*** Begin section ***

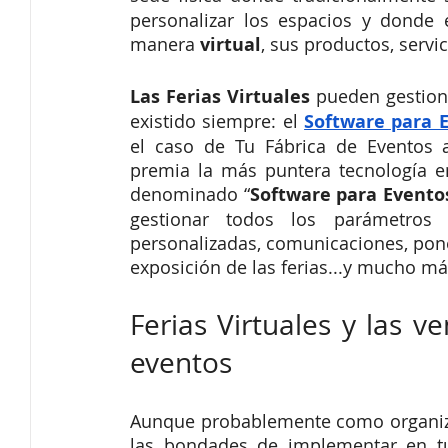
personalizar los espacios y donde e
manera 
virtual
, sus productos, servi
Las Ferias Virtuales 
pueden gestion
existido siempre: el 
Software para 
el caso de Tu Fábrica de Eventos
premia la más puntera tecnología en 
denominado “
Software para Eventos
gestionar todos los parámetros 
personalizadas, comunicaciones, pone
exposición de las ferias...y mucho má
Ferias Virtuales y las v
eventos
Aunque probablemente como organizad
las bondades de implementar en tu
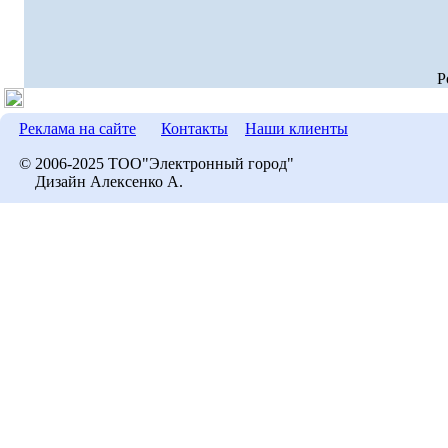
P
Реклама на сайте
Контакты
Наши клиенты
© 2006-2025 ТОО"Электронный город"
Дизайн Алексенко А.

*** End section ***

* Prompt
With the images removed, reproduce all the material above word for word.

* Response for this exercise
personalizar los espacios y donde e
manera 
virtual
, sus productos, servi
Las Ferias Virtuales 
pueden gestion
existido siempre: el 
Software para 
el caso de Tu Fábrica de Eventos
premia la más puntera tecnología en 
denominado “
Software para Eventos
gestionar todos los parámetros 
personalizadas, comunicaciones, pone
exposición de las ferias...y mucho má
Ferias Virtuales y las v
eventos
Aunque probablemente como organizad
las bondades de implementar en tu
P
Реклама на сайте
Контакты
Наши клиенты
© 2006-2025 ТОО"Электронный город"
Дизайн Алексенко А.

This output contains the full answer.